**EXERCISE GOAL:** Show all lines containing "modes" from the data below.

**DATA RECORDS:**
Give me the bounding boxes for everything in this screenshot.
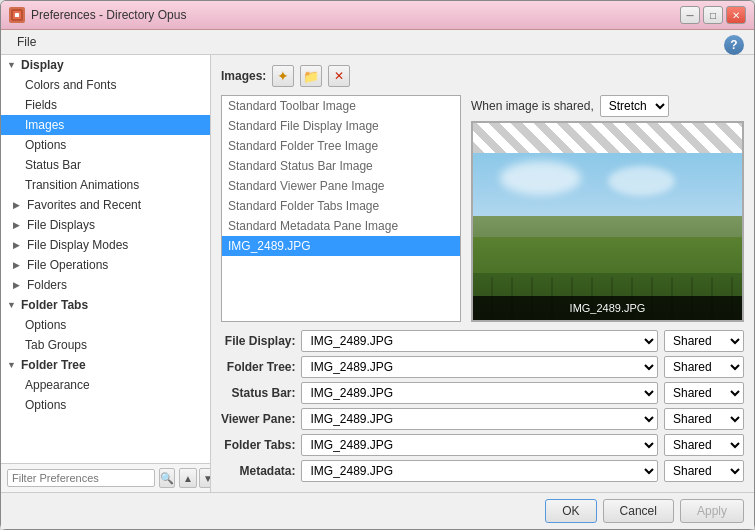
field-label-viewer-pane: Viewer Pane: bbox=[221, 412, 295, 426]
filter-input[interactable] bbox=[7, 469, 155, 487]
sidebar-label-tree-options: Options bbox=[25, 398, 66, 412]
sidebar-item-colors-fonts[interactable]: Colors and Fonts bbox=[1, 75, 210, 95]
new-image-button[interactable]: ✦ bbox=[272, 65, 294, 87]
sidebar-label-options: Options bbox=[25, 138, 66, 152]
sidebar-item-tab-groups[interactable]: Tab Groups bbox=[1, 335, 210, 355]
apply-button[interactable]: Apply bbox=[680, 499, 744, 523]
maximize-button[interactable]: □ bbox=[703, 6, 723, 24]
fields-grid: File Display: IMG_2489.JPG Shared Folder… bbox=[221, 330, 744, 482]
sidebar-item-options[interactable]: Options bbox=[1, 135, 210, 155]
images-header: Images: ✦ 📁 ✕ bbox=[221, 65, 744, 87]
sidebar-label-file-displays: File Displays bbox=[27, 218, 95, 232]
list-item-metadata-pane[interactable]: Standard Metadata Pane Image bbox=[222, 216, 460, 236]
fields-mid bbox=[473, 237, 742, 279]
sidebar-label-transition: Transition Animations bbox=[25, 178, 139, 192]
preview-caption: IMG_2489.JPG bbox=[473, 296, 742, 320]
sidebar-item-transition[interactable]: Transition Animations bbox=[1, 175, 210, 195]
images-list: Standard Toolbar Image Standard File Dis… bbox=[221, 95, 461, 322]
folder-tabs-select[interactable]: IMG_2489.JPG bbox=[301, 434, 658, 456]
ok-button[interactable]: OK bbox=[545, 499, 596, 523]
file-display-type-select[interactable]: Shared bbox=[664, 330, 744, 352]
sidebar-label-file-ops: File Operations bbox=[27, 258, 108, 272]
title-bar: Preferences - Directory Opus ─ □ ✕ bbox=[1, 1, 754, 30]
filter-search-button[interactable]: 🔍 bbox=[159, 468, 175, 488]
viewer-pane-type-select[interactable]: Shared bbox=[664, 408, 744, 430]
sidebar-label-fields: Fields bbox=[25, 98, 57, 112]
cancel-button[interactable]: Cancel bbox=[603, 499, 674, 523]
field-label-file-display: File Display: bbox=[221, 334, 295, 348]
sidebar-item-folder-tabs-options[interactable]: Options bbox=[1, 315, 210, 335]
delete-image-button[interactable]: ✕ bbox=[328, 65, 350, 87]
viewer-pane-select[interactable]: IMG_2489.JPG bbox=[301, 408, 658, 430]
sidebar-item-file-operations[interactable]: ▶ File Operations bbox=[1, 255, 210, 275]
sidebar-tree: ▼ Display Colors and Fonts Fields Images… bbox=[1, 55, 210, 463]
sidebar-item-images[interactable]: Images bbox=[1, 115, 210, 135]
metadata-type-select[interactable]: Shared bbox=[664, 460, 744, 482]
sidebar-label-folder-tabs-options: Options bbox=[25, 318, 66, 332]
preview-header-text: When image is shared, bbox=[471, 99, 594, 113]
sidebar-item-tree-options[interactable]: Options bbox=[1, 395, 210, 415]
field-label-metadata: Metadata: bbox=[221, 464, 295, 478]
content-area: ▼ Display Colors and Fonts Fields Images… bbox=[1, 55, 754, 492]
preview-photo bbox=[473, 153, 742, 320]
filter-prev-button[interactable]: ▲ bbox=[179, 468, 197, 488]
arrow-folders: ▶ bbox=[13, 280, 23, 290]
arrow-folder-tree: ▼ bbox=[7, 360, 17, 370]
sidebar-item-fields[interactable]: Fields bbox=[1, 95, 210, 115]
stretch-select[interactable]: Stretch Tile Center None bbox=[600, 95, 669, 117]
bottom-bar: OK Cancel Apply bbox=[1, 492, 754, 529]
list-item-viewer-pane[interactable]: Standard Viewer Pane Image bbox=[222, 176, 460, 196]
sidebar-item-status-bar[interactable]: Status Bar bbox=[1, 155, 210, 175]
arrow-file-displays: ▶ bbox=[13, 220, 23, 230]
arrow-favorites: ▶ bbox=[13, 200, 23, 210]
status-bar-type-select[interactable]: Shared bbox=[664, 382, 744, 404]
sidebar-item-folder-tabs[interactable]: ▼ Folder Tabs bbox=[1, 295, 210, 315]
sidebar-label-tab-groups: Tab Groups bbox=[25, 338, 87, 352]
status-bar-select[interactable]: IMG_2489.JPG bbox=[301, 382, 658, 404]
menu-file[interactable]: File bbox=[9, 33, 44, 51]
open-folder-button[interactable]: 📁 bbox=[300, 65, 322, 87]
list-item-toolbar[interactable]: Standard Toolbar Image bbox=[222, 96, 460, 116]
sidebar-label-appearance: Appearance bbox=[25, 378, 90, 392]
images-content: Standard Toolbar Image Standard File Dis… bbox=[221, 95, 744, 322]
arrow-display: ▼ bbox=[7, 60, 17, 70]
folder-tree-select[interactable]: IMG_2489.JPG bbox=[301, 356, 658, 378]
folder-tabs-type-select[interactable]: Shared bbox=[664, 434, 744, 456]
minimize-button[interactable]: ─ bbox=[680, 6, 700, 24]
sidebar-item-file-displays[interactable]: ▶ File Displays bbox=[1, 215, 210, 235]
sidebar-item-display-modes[interactable]: ▶ File Display Modes bbox=[1, 235, 210, 255]
list-item-folder-tabs[interactable]: Standard Folder Tabs Image bbox=[222, 196, 460, 216]
help-button[interactable]: ? bbox=[724, 35, 744, 55]
close-button[interactable]: ✕ bbox=[726, 6, 746, 24]
arrow-display-modes: ▶ bbox=[13, 240, 23, 250]
menu-bar: File ? bbox=[1, 30, 754, 55]
field-label-folder-tree: Folder Tree: bbox=[221, 360, 295, 374]
list-item-file-display[interactable]: Standard File Display Image bbox=[222, 116, 460, 136]
list-item-img2489[interactable]: IMG_2489.JPG bbox=[222, 236, 460, 256]
images-label: Images: bbox=[221, 69, 266, 83]
sidebar-item-appearance[interactable]: Appearance bbox=[1, 375, 210, 395]
sidebar-label-status-bar: Status Bar bbox=[25, 158, 81, 172]
preview-panel: When image is shared, Stretch Tile Cente… bbox=[471, 95, 744, 322]
sidebar-item-favorites[interactable]: ▶ Favorites and Recent bbox=[1, 195, 210, 215]
sidebar-label-folders: Folders bbox=[27, 278, 67, 292]
sidebar-item-folders[interactable]: ▶ Folders bbox=[1, 275, 210, 295]
sidebar-filter: 🔍 ▲ ▼ bbox=[1, 463, 210, 492]
file-display-select[interactable]: IMG_2489.JPG bbox=[301, 330, 658, 352]
metadata-select[interactable]: IMG_2489.JPG bbox=[301, 460, 658, 482]
filter-nav: ▲ ▼ bbox=[179, 468, 211, 488]
filter-next-button[interactable]: ▼ bbox=[199, 468, 211, 488]
preview-checkered bbox=[473, 123, 742, 153]
field-label-status-bar: Status Bar: bbox=[221, 386, 295, 400]
list-item-folder-tree[interactable]: Standard Folder Tree Image bbox=[222, 136, 460, 156]
preferences-window: Preferences - Directory Opus ─ □ ✕ File … bbox=[0, 0, 755, 530]
sidebar-item-display[interactable]: ▼ Display bbox=[1, 55, 210, 75]
app-icon bbox=[9, 7, 25, 23]
sidebar-item-folder-tree[interactable]: ▼ Folder Tree bbox=[1, 355, 210, 375]
sidebar-label-colors-fonts: Colors and Fonts bbox=[25, 78, 116, 92]
list-item-status-bar[interactable]: Standard Status Bar Image bbox=[222, 156, 460, 176]
svg-rect-2 bbox=[15, 13, 19, 17]
sidebar-label-display: Display bbox=[21, 58, 64, 72]
arrow-file-ops: ▶ bbox=[13, 260, 23, 270]
folder-tree-type-select[interactable]: Shared bbox=[664, 356, 744, 378]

**PROBLEM SOLUTION:**
sidebar-item-display-modes[interactable]: ▶ File Display Modes bbox=[1, 235, 210, 255]
arrow-display-modes: ▶ bbox=[13, 240, 23, 250]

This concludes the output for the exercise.